ACTIVITY: Each line below must be reproduced exactly as it stands. Pictures stay out of the copy.

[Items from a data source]
○ ○ ○

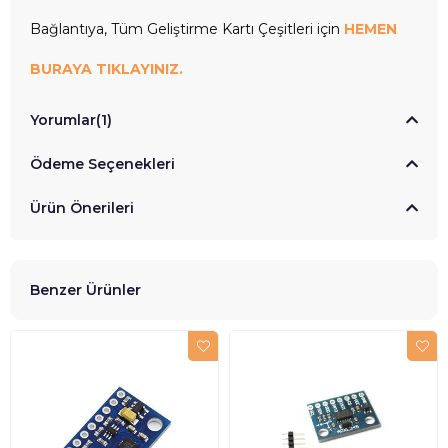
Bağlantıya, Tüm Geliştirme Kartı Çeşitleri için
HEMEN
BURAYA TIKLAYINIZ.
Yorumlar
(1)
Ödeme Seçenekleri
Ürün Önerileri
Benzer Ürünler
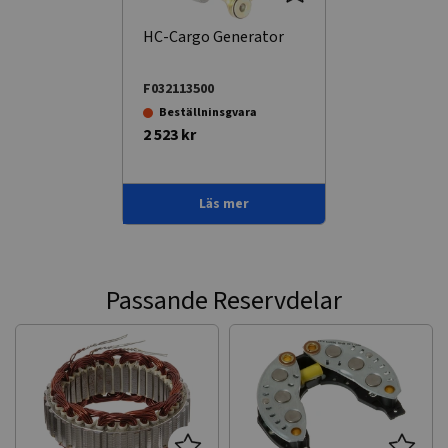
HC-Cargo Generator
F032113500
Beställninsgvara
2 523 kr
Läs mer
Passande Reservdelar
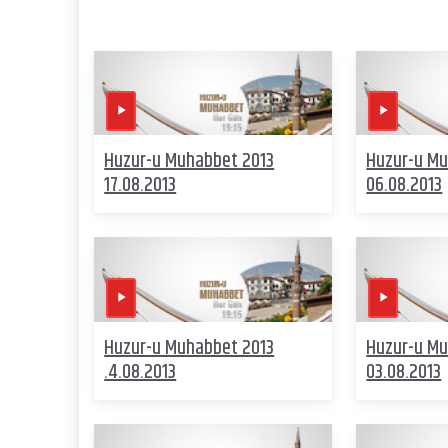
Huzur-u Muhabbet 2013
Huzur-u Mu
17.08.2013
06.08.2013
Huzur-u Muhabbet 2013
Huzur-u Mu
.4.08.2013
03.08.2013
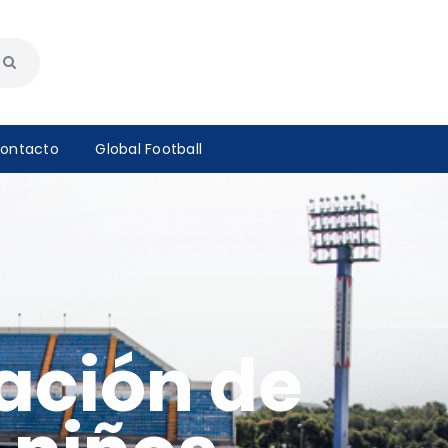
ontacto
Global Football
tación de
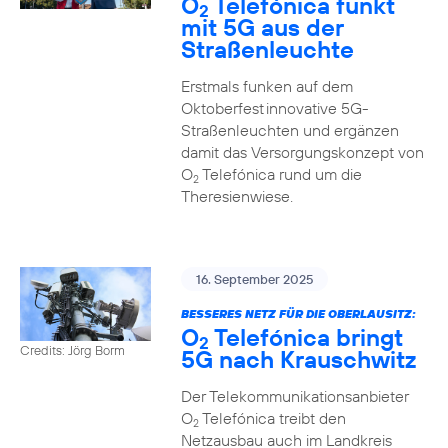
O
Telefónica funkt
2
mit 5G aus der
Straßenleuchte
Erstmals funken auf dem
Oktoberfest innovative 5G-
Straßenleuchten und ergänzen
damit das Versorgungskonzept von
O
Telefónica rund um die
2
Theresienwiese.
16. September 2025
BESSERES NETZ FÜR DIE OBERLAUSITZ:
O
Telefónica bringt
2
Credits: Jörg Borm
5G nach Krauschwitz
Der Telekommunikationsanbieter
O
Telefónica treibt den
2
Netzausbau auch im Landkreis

○ ○ ○

EXPECTED ANSWER:
Bağlantıya, Tüm Geliştirme Kartı Çeşitleri için
HEMEN
BURAYA TIKLAYINIZ.
Yorumlar
(1)
Ödeme Seçenekleri
Ürün Önerileri
Benzer Ürünler
HC-Cargo Generator
F032113500
Beställninsgvara
2 523 kr
Läs mer
Passande Reservdelar
Huzur-u Muhabbet 2013
Huzur-u Mu
17.08.2013
06.08.2013
Huzur-u Muhabbet 2013
Huzur-u Mu
.4.08.2013
03.08.2013
ontacto
Global Football
tación de
O
Telefónica funkt
2
mit 5G aus der
Straßenleuchte
Erstmals funken auf dem
Oktoberfest innovative 5G-
Straßenleuchten und ergänzen
damit das Versorgungskonzept von
O
Telefónica rund um die
2
Theresienwiese.
16. September 2025
BESSERES NETZ FÜR DIE OBERLAUSITZ:
O
Telefónica bringt
2
Credits: Jörg Borm
5G nach Krauschwitz
Der Telekommunikationsanbieter
O
Telefónica treibt den
2
Netzausbau auch im Landkreis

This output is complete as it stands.